It seems like, before this past Christmas, we were talking here at least fleetingly about the possibility of the Maple Leafs making the NHL playoffs this season.  That dream flashed before us despite a roster that was clearly built to lose. The very thought that the Leafs could hang in long enough to make a playoff run seemed to demonstrate the impact head coach Mike Babcock was having on his talent-thin roster.

But as the season winds down and the real-world NHL reality strikes, we find the Leafs in last place in the overall NHL standings. There will be no playoff action in these parts yet again this spring.

Now I realize that for many Leaf fans, this is actually the situation they have been dreaming about for years.  The idea of being in a position to (lottery permitting) actually draft the best draft-eligible player available in the world is enticing.

I stand to be corrected but off the top of my head, the last time we “earned” such a luxury was in the mid-1980s (for those too young to remember, we finished last that season in the midst of the never-ending Ballard years...) The Leafs selected Wendel Clark from Saskatoon in the Western Canadian junior loop. That turned out pretty well overall. Clark was often hamstrung by injuries in his Leaf years, and he returned to the Leafs throughout his career almost as often as Billy Martin managed George Steinbrenner’s Yankees.

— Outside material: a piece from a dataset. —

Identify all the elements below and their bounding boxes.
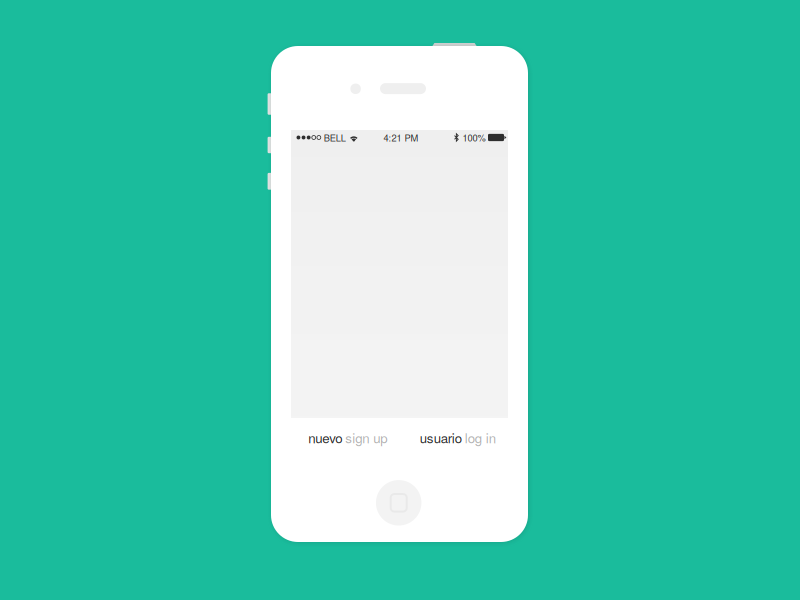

But at his best (such as the playoff series against the L.A. Kings in the spring of ’93…wonderful memory), he was a hockey force, a rugged power forward who could change the tempo of the game with his shot, big hits—or fists.

If you make the right pick at number one in the draft (Denis Potvin, Gilbert Perreault are first overall picks that come to mind from my younger years...Crosby, Ovechkin, Kane, Tavares and Stamkos in more recent times), it can make in a difference to the future of your franchise, no question.

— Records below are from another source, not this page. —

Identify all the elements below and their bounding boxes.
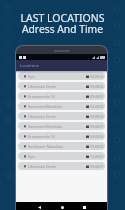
staticText: Kyiv xyxy=(28,74,35,79)
staticText: Kachkanar Makaluka xyxy=(28,144,64,149)
staticText: 09:48:04 xyxy=(90,114,104,119)
button[interactable]: Kyiv xyxy=(16,72,107,82)
button[interactable]: Kamenica Makaluka xyxy=(16,122,107,132)
button[interactable]: Kramatorska 14 xyxy=(16,132,107,142)
staticText: 12:48:20 xyxy=(90,154,104,159)
staticText: 09:48:04 xyxy=(90,144,104,149)
staticText: Locations xyxy=(20,63,39,69)
button[interactable]: Kyiv xyxy=(16,152,107,162)
staticText: Kramatorska 14 xyxy=(28,134,55,139)
staticText: Kramatorska 14 xyxy=(28,94,55,99)
button[interactable]: Ukrainska Street xyxy=(16,162,107,172)
staticText: 04:48:34 xyxy=(90,74,104,79)
button[interactable]: Kramatorska 14 xyxy=(16,92,107,102)
button[interactable]: Ukrainska Street xyxy=(16,82,107,92)
staticText: 09:48:01 xyxy=(90,124,104,129)
staticText: 09:48:04 xyxy=(90,84,104,89)
staticText: Kamenica Makaluka xyxy=(28,104,62,109)
staticText: Ukrainska Street xyxy=(28,114,56,119)
staticText: 09:48:01 xyxy=(90,164,104,169)
staticText: 09:48:01 xyxy=(90,94,104,99)
button[interactable]: Kamenica Makaluka xyxy=(16,102,107,112)
button[interactable]: Kachkanar Makaluka xyxy=(16,142,107,152)
staticText: LAST LOCATIONS xyxy=(0,11,125,25)
staticText: Adress And Time xyxy=(0,22,125,36)
button[interactable]: Ukrainska Street xyxy=(16,112,107,122)
staticText: 04:48:34 xyxy=(90,134,104,139)
staticText: Ukrainska Street xyxy=(28,164,56,169)
button[interactable]: Recent apps xyxy=(82,205,86,209)
button[interactable]: Back xyxy=(37,205,41,209)
staticText: Kyiv xyxy=(28,154,35,159)
staticText: Kamenica Makaluka xyxy=(28,124,62,129)
staticText: Ukrainska Street xyxy=(28,84,56,89)
button[interactable]: Home xyxy=(60,205,64,209)
staticText: 04:48:34 xyxy=(90,104,104,109)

So yes, the Leafs are in the driver’s seat, in a sense, heading to the draft. But is that, along with believing that Shanahan and Lamoriello will be able to give Babcock what he needs to build a consistent winner, enough to make you care again?

I’ll share some questions and reflections as we all look ahead to the 2016-‘1 NHL season and beyond:

  1. Going back over the last few years, we often spoke here at VLM about the things many of us thought the Leafs needed: leadership, team toughness, top line centers, an actual team “identity”, etc.  We have a new coach, and entirely new management team, and a ton of new players.  But are we actually significantly further ahead than we were three years ago when it comes to those needs?
  2. Setting aside who the Leafs may be able to draft in June, when you look at the current prospects the Leafs have—and many have already spent at least a bit of time with the big club—do you believe this is a group filled with difference-makers?
  3. In watching Nylander, and as good as he appears to be, I wonder if he is a future first-line player in the making, a true star, or just a really nice player.
  4. After all these years following Kadri’s career, I remain ambivalent with regard to whether I see him as a player the Leafs absolutely have to keep as they look to become a legitimate contender.
  5. I have no clue where we are going with our netminding.  Bernier is sort of the guy now, and they are giving some of the youngsters a shot as well, with Reimer now long gone. But I don’t know what the organization is really thinking when it comes to our goaltending.
  6. Are you convinced Morgan Rielly will be the superstar defenseman most of us thought he would become? He’s still very young, at 22 and presumably will continue to develop before he hits his prime years. But will he be the guy who leads this team out of the hockey wilderness?
  7. While on the subject of defense, I don’t think we really have a stable of defensemen (here now or in the system) who can lead the Leafs to a much higher spot in the standings next season.  It’s clear there is a lot of building still to do in terms of what the roster needs.
  8. Maybe the thing that I’ve found most noteworthy this year is that the roster was clearly built to lose this season, perhaps even achieve what the club has “achieved”—ensuring a top draft pick. But as importantly, a few of of the low-cost free agent veterans they signed last summer/early fall have turned into some pretty good draft picks. We have a number of second-round picks coming our way starting with this year’s draft, and for the next couple of years.  If the Leafs hit on some of those picks, that part of the plan will have been well executed and will indeed help us for the future.
  9. As I often have written here over the years, we all tend to look at the same picture a bit differently.  Some Leafers are heartened by what they see as a bright future for the team under current management.  Others are less hopeful.  From my perspective, I think it is unfortunate that this franchise has once again had to take so many steps back and to continually rely on this notion of “building for the future”.  That may eventually work, and if it does, hey, the wait will have been worth it, I suppose. But I much preferred the early-mid 1990s and especially the early 2000s, when we were a tough, competitive team every year and we could identify with a number of the players over a period of years (Sundin, Cujo, Kaberle, McCabe, etc.).  Now? Forget talking about a Stanley Cup—heck, we haven’t won a playoff series since 2004. That’s an awfully long time to talk about the future.
  10. Unfortunately, this season has seen me lose a lot of my interest when it comes to following the Leafs.  I just haven’t mustered up much interest in watching the team. Back in the days when the Leafs were truly competitive, this time of year was special—Leaf flags everywhere, fans in cars honking their horns, people who weren’t even big hockey fans talking about the next Leaf playoff game.  No longer.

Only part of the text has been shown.